Declare a Vector<Vector>, using a two-dimensional array for sorting, where each person is represented by a Vector. After receiving the data, sequentially push the following data into the Vector: weighted average (float), information score (integer), math score (integer), English score (integer), student ID * -1.

After sorting the two-dimensional array, you'll need to output it from right to left. However, if all scores are tied, the student with the higher student ID should be placed further to the right. By storing the student ID * -1 when saving the data, students with lower student IDs will be placed further to the right.

Next, use an if statement to check if the weighted average is divisible by 1. If it is, convert the previously calculated floating-point number to a string type. Then, using a for loop, add all the characters before the decimal point (excluding the decimal point itself) to a new string. Use a Map<Vector, string> where the key represents the current person's Vector, and the value represents the concatenated string obtained earlier for output purposes.

Otherwise, if the weighted average is not divisible by 1, perform the same steps as in the if statement, but this time, add the characters to the string after the decimal point, up to the first decimal place (without rounding).

When outputting, remember to multiply the student ID by -1 again. For the average value, simply use Map[stu[i]] to output the concatenated string that was created earlier.

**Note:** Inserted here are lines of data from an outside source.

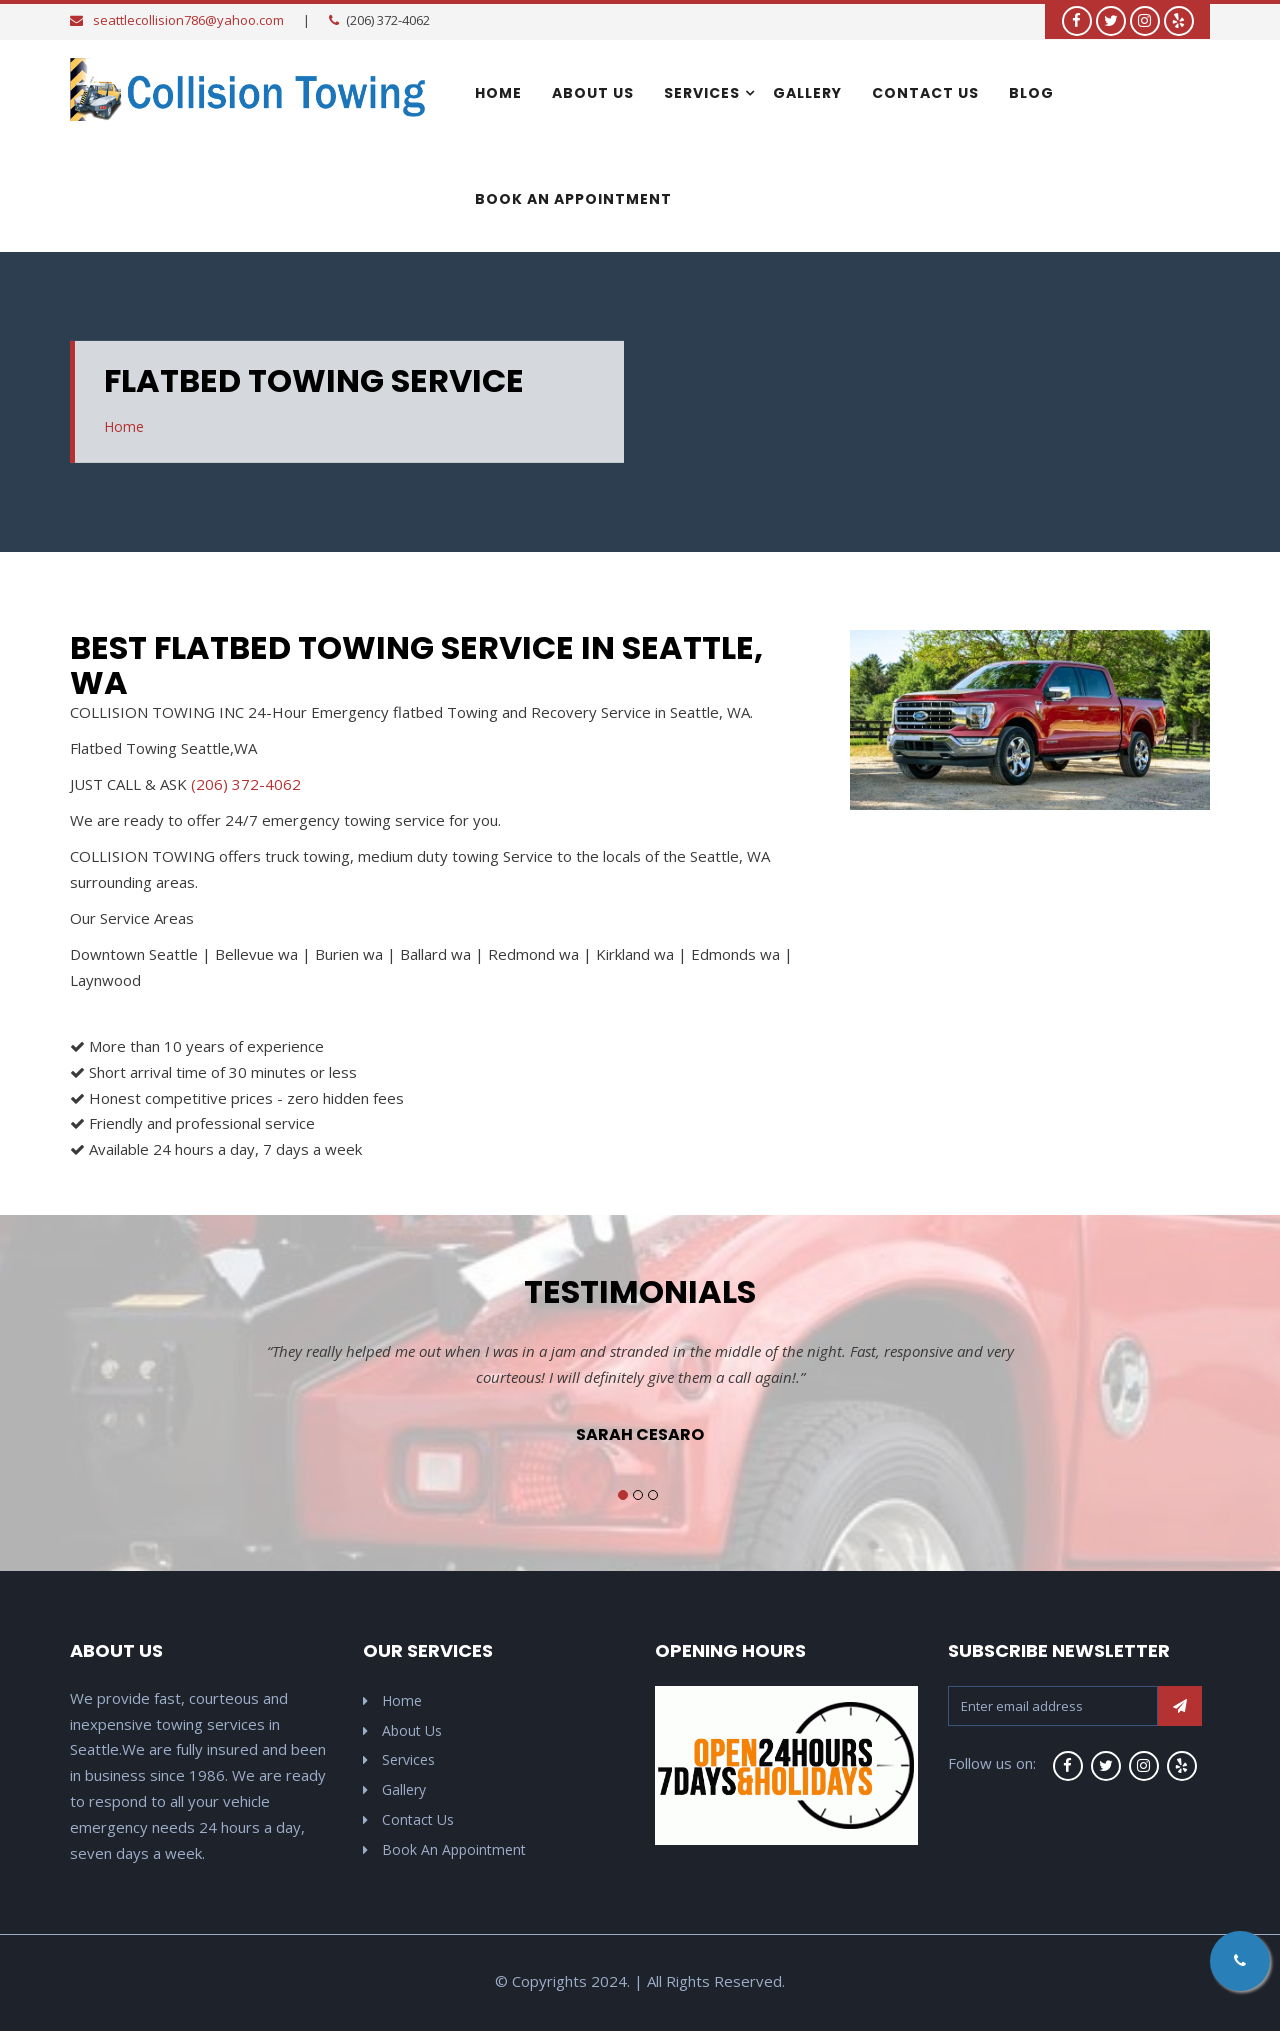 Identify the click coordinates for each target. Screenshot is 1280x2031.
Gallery (807, 93)
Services (702, 93)
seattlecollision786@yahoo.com (188, 20)
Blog (1031, 93)
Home (498, 93)
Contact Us (925, 93)
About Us (593, 93)
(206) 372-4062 (246, 784)
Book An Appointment (573, 199) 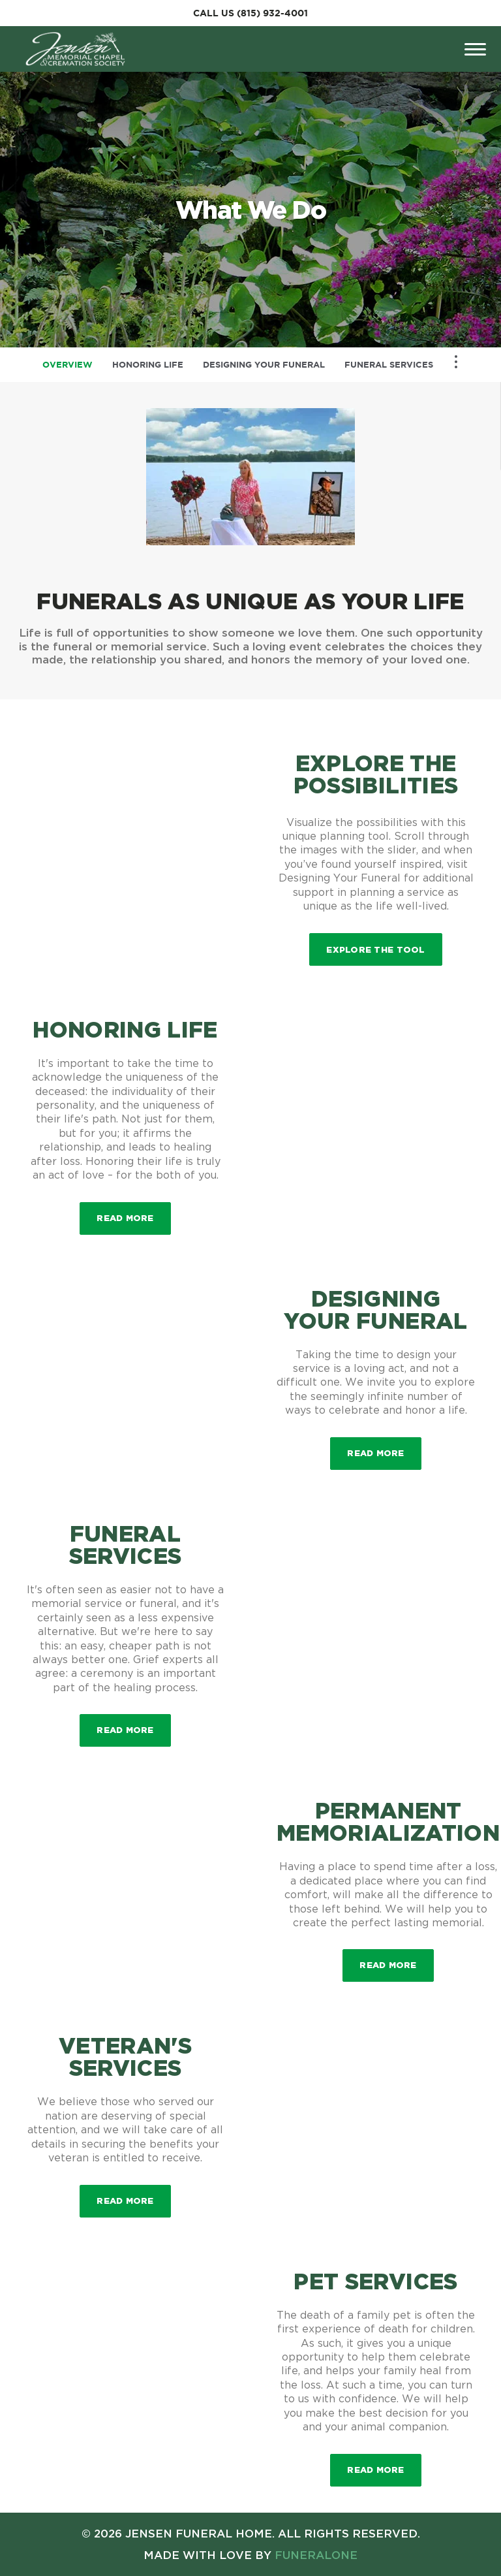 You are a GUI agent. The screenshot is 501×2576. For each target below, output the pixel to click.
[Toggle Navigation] (456, 361)
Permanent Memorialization (388, 1821)
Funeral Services (388, 365)
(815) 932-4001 (272, 13)
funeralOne (316, 2555)
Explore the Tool (375, 949)
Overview (67, 365)
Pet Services (375, 2280)
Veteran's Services (125, 2056)
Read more (133, 1212)
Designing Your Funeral (264, 365)
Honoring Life (147, 365) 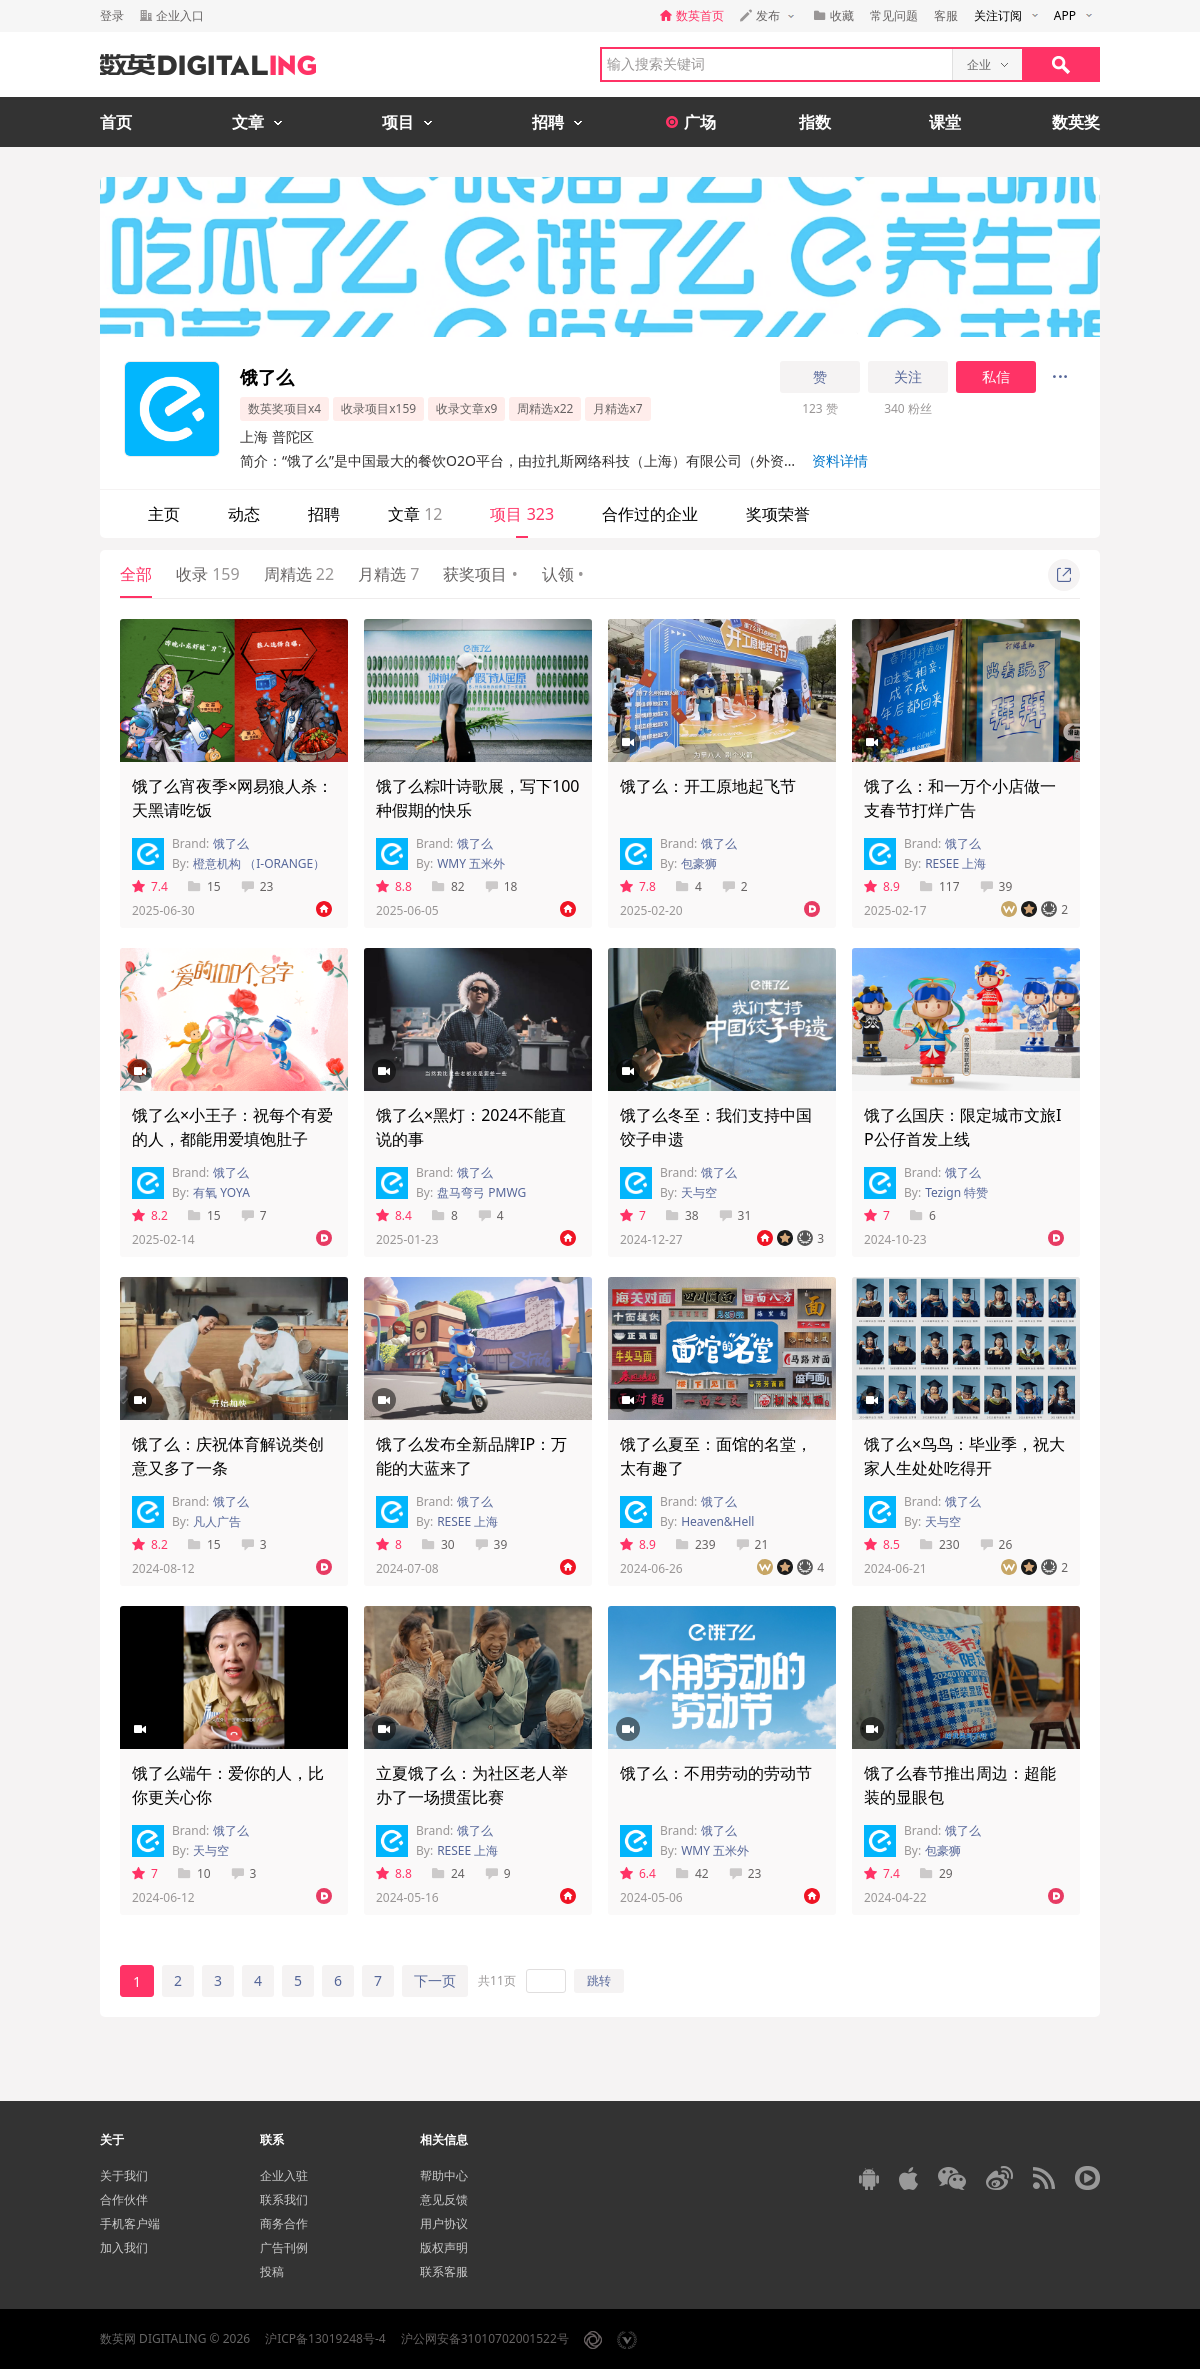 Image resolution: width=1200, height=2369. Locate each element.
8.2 (150, 1215)
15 (204, 886)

Sample Code－ZeroJudge H075: Score

#include <iostream>
#include <vector>
#include <algorithm>
#include <map>
using namespace std;

int main() {
    cin.sync_with_stdio(0);
    cin.tie(0);
    int N;
    cin >> N;
    vector<vector<float>>stu;
    map<vector<float>, string>MAP;
    for (int i = 0; i<N; i++)
    {
        vector<float>v;
        int id, com, math, eng;
        cin >> id >> com >> math >> eng;
        float tmp = (float(com*5) + float(math*3) + float(eng*2))/10.;
        v.push_back(tmp);
        v.push_back(com);
        v.push_back(math);
        v.push_back(eng);
        v.push_back(id * -1);
        if (((com*5) + (math*3) + (eng*2)) % 10 == 0)
        {
            string str = to_string(tmp), newstr = "";
            for (int j = 0; j<str.length(); j++)
            {
                if (str[j] == '.') break;
                newstr += str[j];
            }
            MAP[v] = newstr;
        }
        else
        {
            string str = to_string(tmp), newstr = "";
            for (int j = 0; j<str.length(); j++)
            {
                newstr += str[j];
                if (str[j] == '.')
                {
                    newstr += str[j+1];
                    break;
                }
            }
            MAP[v] = newstr;
        }
        stu.push_back(v);
    }
    sort(stu.begin(), stu.end());
    for (int i = N-1; i>=0; i--)
    {
        cout << stu[i][4] * -1 << " " << MAP[stu[i]] << "\n";
    }
}

//ZeroJudge H075
//Dr. SeanXD